The technique can boost transmission rates and improve security

3 min read
Illustration showing qubits and quantum computing

Quantum communication transmission rates have long been limited by the “dead time” inherent to the single-photon detectors used in the field. Now, researchers at LG Electronics in South Korea have unveiled a new protocol that promises to improve transmission rates, as well as heighten transmission security.

The novel protocol, described in a paper published 9 January in the journal Nature,introduces techniques designed to overcome the limitations imposed by the dead time and channel loss of single-photon detectors. Single-photon detectors are crucial elements in quantum secure direct communication (QSDC) for enabling the detection of individual photons without compromising their quantum states, allowing secure communication between parties.

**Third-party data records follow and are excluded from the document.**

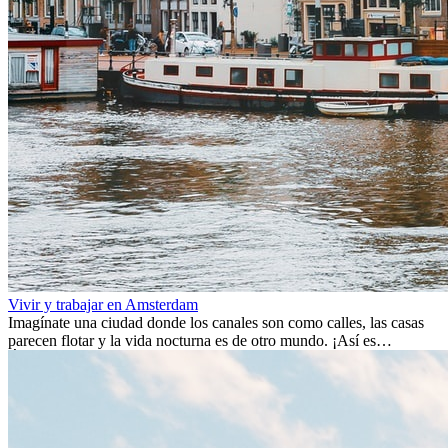
Vivir y trabajar en Amsterdam
Imagínate una ciudad donde los canales son como calles, las casas
parecen flotar y la vida nocturna es de otro mundo. ¡Así es
Ámsterdam! Esta ciudad holandesa, ubicada en el oeste de Europa,
es un verdadero crisol de culturas. Con más de 800.000 habitantes,
entre ellos un montón de extranjeros, aquí encontrarás de todo:
desde tradiciones milenarias hasta las últimas tendencias.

QSDC leverages the unique properties of quantum mechanics to create a secure and direct communication channel between two parties. The key advantage of QSDC is that any attempt to eavesdrop on the quantum communication is detectable, providing a high level of security.

However, the practical implementation of QSDC has been hindered by its restricted transmission rates caused by the dead time of single-photon detectors.

Even the most advanced single-photon detectors, such as the superconducting nanowire single-photon detector, with its minimal dead time, still imposes limitations. This restricts the transmission rate of QSDC, according to Byungkyu Ahn, senior researcher at LG and lead author of the new study.

Two Quantum States Improve Performance

To confront these challenges head on, the research team introduced a new single-photon-based QSDC protocol. This approach leverages two optical degrees of freedom—time state and phase state—to encode information in quantum states. The phase state is used for the quantum bit error rate estimation to determine the existence of an eavesdropper in the quantum channel. The time state is used for two purposes: quantum bit error rate estimation and message transmission.

Previous protocols employed only one quantum state. While the phase state is characterized by lower measurement efficiency, it is employed in the new protocol solely for eavesdropping detection. The time state is a more efficient quantum state and takes center stage in this protocol for message transmission by utilizing novel encoding techniques based on differential delay-time bins.

The existing QSDC protocol—known as DL04—was limited to transmitting 1 bit of information through the transmission of a single quantum state, according to Ahn. In this DL04 protocol, there is a transmission rate limit caused by the interval required for detection between signals, called the dead time of the detector.

The QSDC protocol proposed by the LG researchers transmits multiple bits of information in a quantum state expressed as a single photon by transmitting multiple bits of information through the transmission of a single quantum state, according to Ahn.

The new protocol does not require processes such as the use of quantum memory, application of a two-way structure, low detection efficiency, and checking for the presence of eavesdroppers like the DL04 protocol. These are all aspects of the DL04 protocol that reduce transmission efficiency.

“The results indicate a substantial improvement in both security and transmission rates, positioning our protocol as a promising advancement in quantum communication.”
—Byungkyu Ahn, LG Electronics

“Through our proposed protocol, we aim to minimize measurement loss during the transmission of quantum information, paving the way for significantly enhanced transmission rates,” noted Ahn.

The researchers put the proposed protocol under rigorous security analysis against various potential attacks. Through simulations, the researchers verified that the transmission rate improved significantlycompared to DL04 QSDC, highlighting the protocol’s potential to offer better security and higher transmission rates.

“Our study not only proposes a novel protocol but also puts it to the test through thorough security analysis and simulations,” says Ahn. “The results indicate a substantial improvement in both security and transmission rates, positioning our protocol as a promising advancement in quantum communication.”

While the researchers acknowledge that their protocol is an extension of the existing DL04 rather than a complete alternative, it introduces a groundbreaking approach to overcome the limitations of the DL04. “It represents a natural progression in the quest for improved quantum-communication methods,” explains Ahn.

“Our protocol doesn’t eliminate the dead time of detectors but ingeniously works around it,” adds Ahn. “Instead of transmitting just 1 bit of information per quantum state, we’ve demonstrated the ability to securely transmit multiple bits, significantly increasing the transmission rate even within the limitations imposed by detector dead time.”

By using the phase state and time state encoding technique they have developed, the LG researchers believe they have struck upon a promising approach for enhancing the efficiency and security of data transmission in practical communication environments, such as in wireless channels where environmental turbulence can disrupt communications.